• Directions for this task: Word for word and without images, reproduce the listing that follows.

• Task data:
>>>>

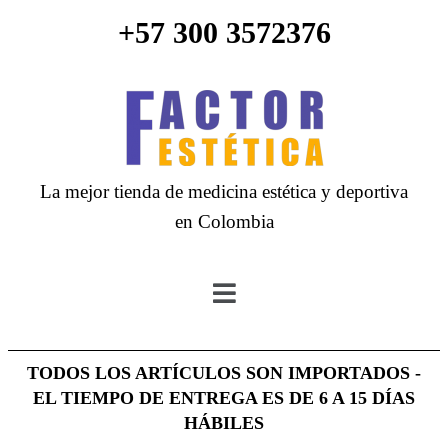
+57 300 3572376
La mejor tienda de medicina estética y deportiva
en Colombia
TODOS LOS ARTÍCULOS SON IMPORTADOS -
EL TIEMPO DE ENTREGA ES DE 6 A 15 DÍAS
HÁBILES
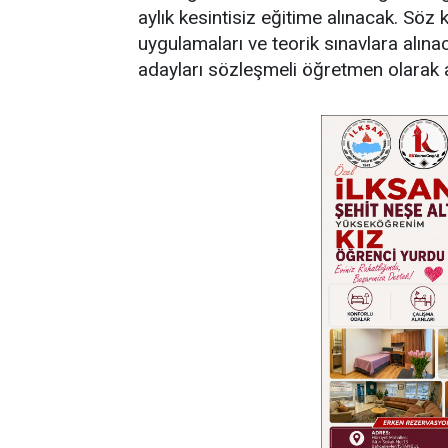
aylık kesintisiz eğitime alınacak. Söz
uygulamaları ve teorik sınavlara alın
adayları sözleşmeli öğretmen olarak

<<<<

• Output of the task:
+57 300 3572376
La mejor tienda de medicina estética y deportiva
en Colombia
TODOS LOS ARTÍCULOS SON IMPORTADOS -
EL TIEMPO DE ENTREGA ES DE 6 A 15 DÍAS
HÁBILES
aylık kesintisiz eğitime alınacak. Söz
uygulamaları ve teorik sınavlara alın
adayları sözleşmeli öğretmen olarak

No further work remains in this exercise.